§ **Instructions to follow**: This task calls for every entry below to be repeated exactly, without the pictures.

----- Excerpted data

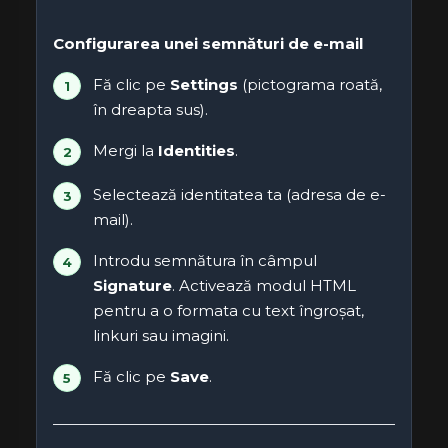
Configurarea unei semnături de e-mail
Fă clic pe
Settings
(pictograma roată,
în dreapta sus).
Mergi la
Identities
.
Selectează identitatea ta (adresa de e-
mail).
Introdu semnătura în câmpul
Signature
. Activează modul HTML
pentru a o formata cu text îngroșat,
linkuri sau imagini.
Fă clic pe
Save
.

----------

§ **Solution below**:
Configurarea unei semnături de e-mail
Fă clic pe
Settings
(pictograma roată,
în dreapta sus).
Mergi la
Identities
.
Selectează identitatea ta (adresa de e-
mail).
Introdu semnătura în câmpul
Signature
. Activează modul HTML
pentru a o formata cu text îngroșat,
linkuri sau imagini.
Fă clic pe
Save
.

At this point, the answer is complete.